(Transcribed page contents)

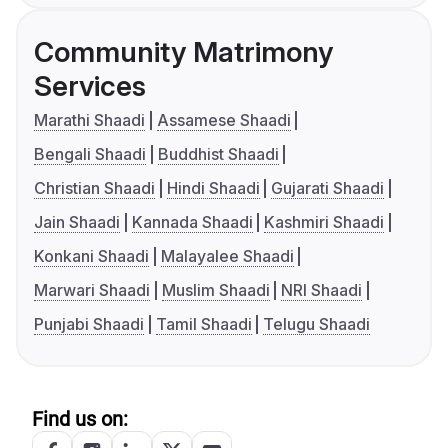
Community Matrimony
Services
Marathi Shaadi
Assamese Shaadi
Bengali Shaadi
Buddhist Shaadi
Christian Shaadi
Hindi Shaadi
Gujarati Shaadi
Jain Shaadi
Kannada Shaadi
Kashmiri Shaadi
Konkani Shaadi
Malayalee Shaadi
Marwari Shaadi
Muslim Shaadi
NRI Shaadi
Punjabi Shaadi
Tamil Shaadi
Telugu Shaadi
Find us on:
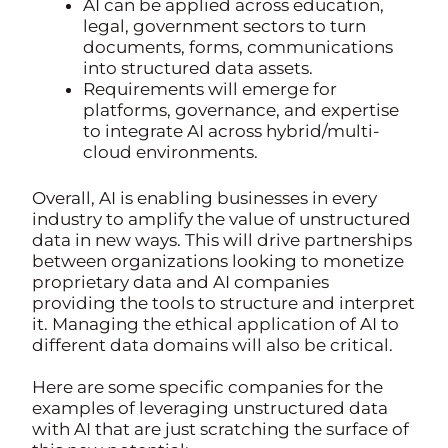
AI can be applied across education,
legal, government sectors to turn
documents, forms, communications
into structured data assets.
Requirements will emerge for
platforms, governance, and expertise
to integrate AI across hybrid/multi-
cloud environments.
Overall, AI is enabling businesses in every
industry to amplify the value of unstructured
data in new ways. This will drive partnerships
between organizations looking to monetize
proprietary data and AI companies
providing the tools to structure and interpret
it. Managing the ethical application of AI to
different data domains will also be critical.
Here are some specific companies for the
examples of leveraging unstructured data
with AI that are just scratching the surface of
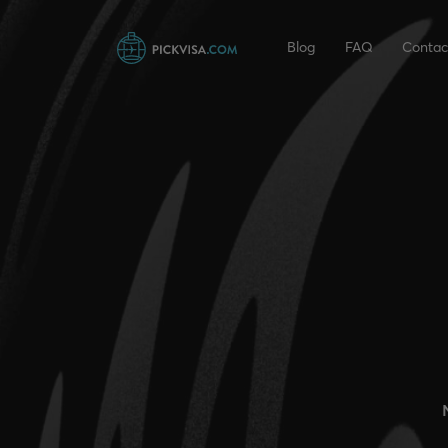
Blog
FAQ
Contac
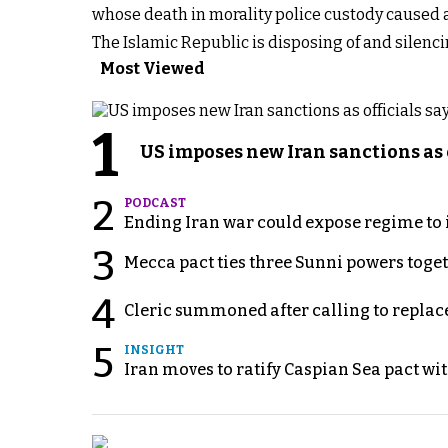
whose death in morality police custody caused a
The Islamic Republic is disposing of and silenci
Most Viewed
1
US imposes new Iran sanctions as 
2
PODCAST
Ending Iran war could expose regime to it
3
Mecca pact ties three Sunni powers toge
4
Cleric summoned after calling to replac
5
INSIGHT
Iran moves to ratify Caspian Sea pact wit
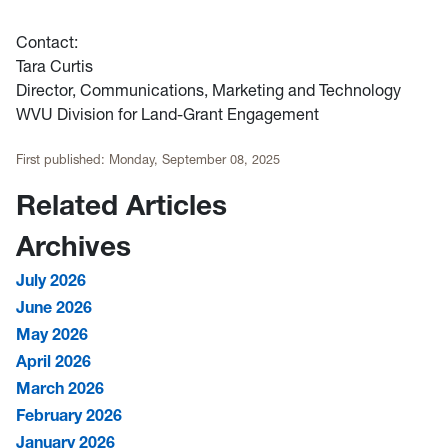
Contact:
Tara Curtis
Director,
Communications, Marketing and Technology
WVU Division for Land-Grant Engagement
First published:
Monday, September 08, 2025
Related Articles
Archives
July 2026
June 2026
May 2026
April 2026
March 2026
February 2026
January 2026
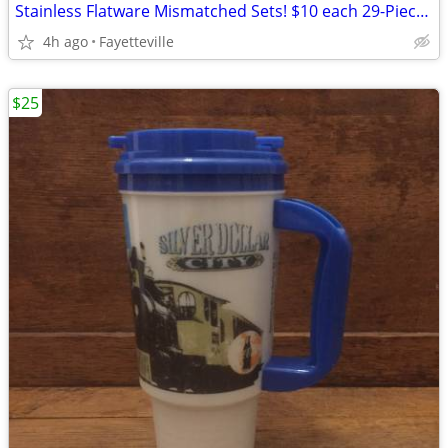
Stainless Flatware Mismatched Sets! $10 each 29-Piece Set! 6 Left!!
4h ago
Fayetteville
$25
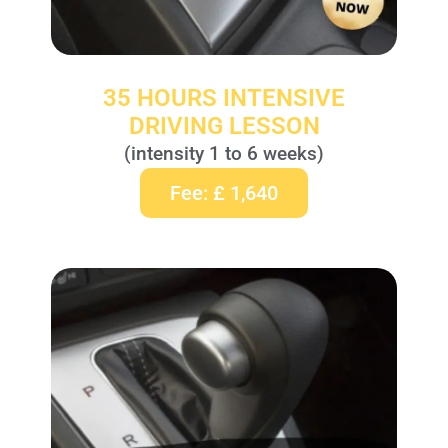
35 HOURS INTENSIVE
DRIVING LESSON
(intensity 1 to 6 weeks)
Fee: £ 1,640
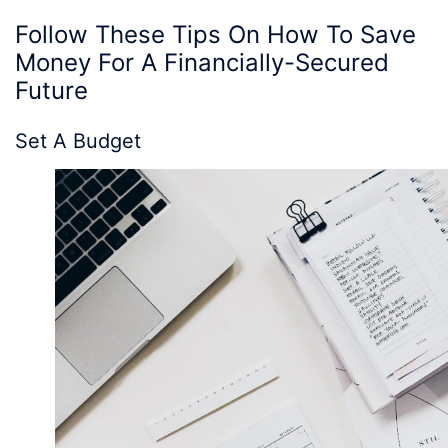
Follow These
Tips On How To Save
Money
For A Financially-Secured
Future
Set A Budget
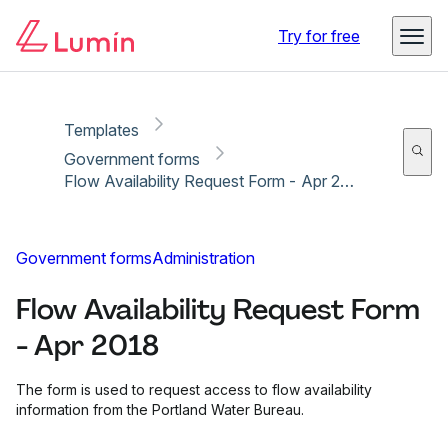
Copy link
Report
Ready for secure eSigning with Lumin Sign
Try for free
Templates
Government forms
Flow Availability Request Form - Apr 2018
Government forms
Administration
Flow Availability Request Form
- Apr 2018
The form is used to request access to flow availability
information from the Portland Water Bureau.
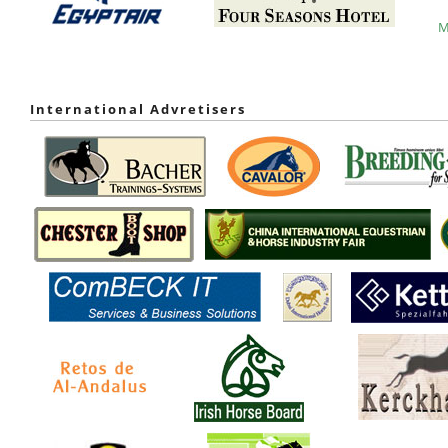
M
International Advretisers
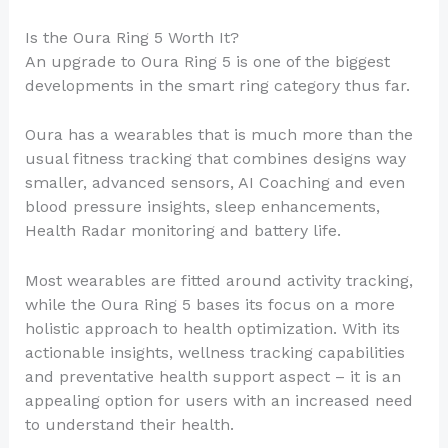
Is the Oura Ring 5 Worth It?
An upgrade to Oura Ring 5 is one of the biggest
developments in the smart ring category thus far.
Oura has a wearables that is much more than the
usual fitness tracking that combines designs way
smaller, advanced sensors, AI Coaching and even
blood pressure insights, sleep enhancements,
Health Radar monitoring and battery life.
Most wearables are fitted around activity tracking,
while the Oura Ring 5 bases its focus on a more
holistic approach to health optimization. With its
actionable insights, wellness tracking capabilities
and preventative health support aspect – it is an
appealing option for users with an increased need
to understand their health.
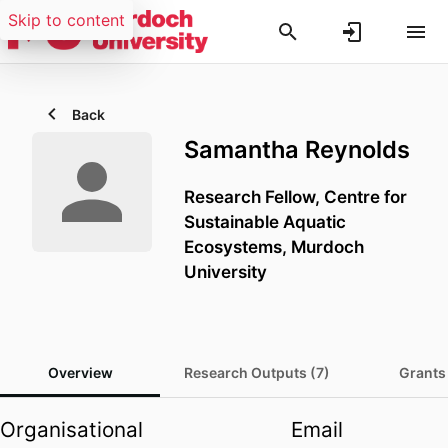
Skip to content
Back
Samantha Reynolds
Research Fellow,
Centre for
Sustainable Aquatic
Ecosystems,
Murdoch
University
Overview
Research Outputs (7)
Grants
Organisational
Email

Try it:
Your copy should hold the lines from the one with "Kashmiri Shaadi" up to and including the one with "usual fitness tracking", exactly as in the data above, and no pictures.

Your solution:
Kashmiri Shaadi
Konkani Shaadi
Malayalee Shaadi
Marwari Shaadi
Muslim Shaadi
NRI Shaadi
Punjabi Shaadi
Tamil Shaadi
Telugu Shaadi
Find us on:
AI can be applied across education,
legal, government sectors to turn
documents, forms, communications
into structured data assets.
Requirements will emerge for
platforms, governance, and expertise
to integrate AI across hybrid/multi-
cloud environments.
Overall, AI is enabling businesses in every
industry to amplify the value of unstructured
data in new ways. This will drive partnerships
between organizations looking to monetize
proprietary data and AI companies
providing the tools to structure and interpret
it. Managing the ethical application of AI to
different data domains will also be critical.
Here are some specific companies for the
examples of leveraging unstructured data
with AI that are just scratching the surface of
Blog
FAQ
Contac
whose death in morality police custody caused a
The Islamic Republic is disposing of and silenci
Most Viewed
1
US imposes new Iran sanctions as 
2
PODCAST
Ending Iran war could expose regime to it
3
Mecca pact ties three Sunni powers toge
4
Cleric summoned after calling to replac
5
INSIGHT
Iran moves to ratify Caspian Sea pact wit
Contact:
Tara Curtis
Director,
Communications, Marketing and Technology
WVU Division for Land-Grant Engagement
First published:
Monday, September 08, 2025
Related Articles
Archives
July 2026
June 2026
May 2026
April 2026
March 2026
February 2026
January 2026
Stainless Flatware Mismatched Sets! $10 each 29-Piece Set! 6 Left!!
4h ago
Fayetteville
$25
35 HOURS INTENSIVE
DRIVING LESSON
(intensity 1 to 6 weeks)
Fee: £ 1,640
Follow These
Tips On How To Save
Money
For A Financially-Secured
Future
Set A Budget
Copy link
Report
Ready for secure eSigning with Lumin Sign
Try for free
Templates
Government forms
Flow Availability Request Form - Apr 2018
Government forms
Administration
Flow Availability Request Form
- Apr 2018
The form is used to request access to flow availability
information from the Portland Water Bureau.
M
International Advretisers
Is the Oura Ring 5 Worth It?
An upgrade to Oura Ring 5 is one of the biggest
developments in the smart ring category thus far.
Oura has a wearables that is much more than the
usual fitness tracking that combines designs way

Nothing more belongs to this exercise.